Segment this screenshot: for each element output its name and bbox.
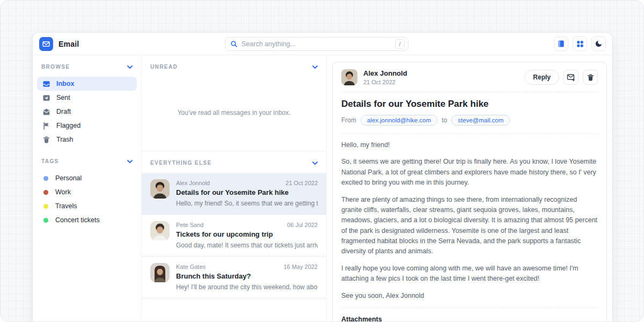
trash-icon (42, 136, 50, 144)
dark-mode-button[interactable] (591, 36, 606, 51)
tag-item-concert-tickets[interactable]: Concert tickets (37, 213, 137, 227)
tag-dot (43, 176, 48, 181)
app-header: Email / (33, 33, 612, 55)
mail-sender: Alex Jonnold (176, 180, 210, 186)
tag-dot (43, 190, 48, 195)
flag-icon (42, 122, 50, 130)
mail-detail-card: Alex Jonnold 21 Oct 2022 Reply (332, 62, 607, 322)
mail-list-item[interactable]: Alex Jonnold 21 Oct 2022 Details for our… (142, 173, 326, 215)
search-shortcut-badge: / (395, 39, 405, 49)
detail-date: 21 Oct 2022 (363, 79, 407, 85)
mail-preview: Good day, mate! It seems that our ticket… (176, 241, 318, 249)
sidebar-item-label: Sent (56, 94, 70, 101)
trash-icon (587, 74, 595, 82)
chevron-down-icon[interactable] (312, 162, 318, 165)
to-email-chip[interactable]: steve@mail.com (451, 115, 510, 126)
browse-label: BROWSE (41, 64, 70, 70)
draft-icon (42, 108, 50, 116)
mail-preview: Hey! I'll be around the city this weeken… (176, 283, 318, 291)
app-logo (39, 37, 53, 51)
mail-paragraph: I really hope you love coming along with… (341, 264, 598, 284)
book-icon (557, 40, 565, 48)
mail-date: 21 Oct 2022 (286, 180, 318, 186)
sent-icon (42, 94, 50, 102)
unread-label: UNREAD (150, 64, 178, 70)
inbox-icon (42, 80, 50, 88)
search-icon (230, 40, 238, 48)
divider (341, 92, 598, 92)
apps-grid-button[interactable] (573, 36, 587, 51)
chevron-down-icon[interactable] (312, 65, 318, 69)
browse-section-header[interactable]: BROWSE (33, 64, 141, 70)
mail-list-item[interactable]: Kate Gates 16 May 2022 Brunch this Satur… (142, 257, 326, 298)
unread-section-header[interactable]: UNREAD (142, 64, 326, 70)
sidebar-item-label: Draft (56, 108, 71, 115)
mail-sender: Kate Gates (176, 264, 206, 270)
tag-label: Work (55, 188, 71, 196)
sidebar-item-label: Flagged (56, 122, 80, 129)
avatar (150, 179, 170, 199)
sidebar-item-sent[interactable]: Sent (37, 91, 137, 105)
mail-preview: Hello, my friend! So, it seems that we a… (176, 200, 318, 207)
avatar (150, 263, 170, 282)
tag-dot (43, 204, 48, 209)
tag-label: Personal (55, 174, 82, 182)
reply-button[interactable]: Reply (524, 70, 559, 85)
sidebar-item-draft[interactable]: Draft (37, 105, 137, 119)
sidebar-item-flagged[interactable]: Flagged (37, 119, 137, 133)
tags-section-header[interactable]: TAGS (33, 158, 141, 164)
everything-else-section-header[interactable]: EVERYTHING ELSE (142, 151, 326, 166)
attachments-label: Attachments (341, 316, 598, 322)
mail-paragraph: So, it seems we are getting there! Our t… (341, 157, 598, 188)
delete-mail-button[interactable] (583, 70, 598, 85)
tag-item-personal[interactable]: Personal (37, 171, 137, 185)
mail-detail-pane: Alex Jonnold 21 Oct 2022 Reply (327, 55, 612, 322)
mail-subject: Tickets for our upcoming trip (176, 230, 318, 238)
detail-subject: Details for our Yosemite Park hike (341, 99, 598, 109)
tag-label: Concert tickets (55, 216, 100, 224)
mail-subject: Details for our Yosemite Park hike (176, 188, 318, 196)
tag-item-travels[interactable]: Travels (37, 199, 137, 213)
search-bar[interactable]: / (225, 37, 408, 51)
envelope-icon (42, 40, 50, 48)
sidebar-item-trash[interactable]: Trash (37, 133, 137, 147)
tags-label: TAGS (41, 158, 59, 164)
from-email-chip[interactable]: alex.jonnold@hike.com (361, 115, 437, 126)
tag-label: Travels (55, 202, 77, 210)
sidebar-item-label: Inbox (56, 80, 74, 87)
tags-list: Personal Work Travels Concert tickets (33, 171, 141, 227)
mail-paragraph: Hello, my friend! (341, 140, 598, 150)
mail-sender: Pete Sand (176, 222, 203, 228)
mail-paragraph: There are plenty of amazing things to se… (341, 195, 598, 257)
moon-icon (595, 40, 603, 48)
header-actions (554, 36, 606, 51)
chevron-down-icon[interactable] (127, 65, 133, 69)
mail-list-column: UNREAD You've read all messages in your … (141, 55, 327, 322)
tag-item-work[interactable]: Work (37, 185, 137, 199)
mail-list-item[interactable]: Pete Sand 06 Jul 2022 Tickets for our up… (142, 215, 326, 257)
sidebar-item-label: Trash (56, 136, 74, 143)
forward-mail-button[interactable] (564, 70, 579, 85)
detail-sender-name: Alex Jonnold (363, 69, 407, 77)
mail-body: Hello, my friend! So, it seems we are ge… (341, 140, 598, 301)
from-to-row: From alex.jonnold@hike.com to steve@mail… (341, 115, 598, 126)
app-title: Email (58, 40, 79, 48)
unread-empty-message: You've read all messages in your inbox. (142, 77, 326, 151)
search-input[interactable] (241, 40, 395, 48)
avatar (341, 69, 357, 85)
to-label: to (442, 116, 447, 124)
sidebar-item-inbox[interactable]: Inbox (37, 77, 137, 91)
email-app-window: Email / (32, 32, 613, 322)
everything-else-label: EVERYTHING ELSE (150, 160, 212, 166)
page-background: Email / (0, 0, 644, 322)
from-label: From (341, 116, 356, 124)
divider (341, 308, 598, 308)
detail-actions: Reply (524, 70, 598, 85)
book-button[interactable] (554, 36, 568, 51)
mail-signoff: See you soon, Alex Jonnold (341, 291, 598, 301)
divider (341, 133, 598, 134)
grid-icon (576, 40, 584, 48)
detail-header: Alex Jonnold 21 Oct 2022 Reply (341, 69, 598, 85)
mail-date: 06 Jul 2022 (287, 222, 318, 228)
chevron-down-icon[interactable] (127, 160, 133, 163)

**WORK REQUEST**
Provide solely the number of lines in the listing that contain "else".

**FINAL ANSWER**
2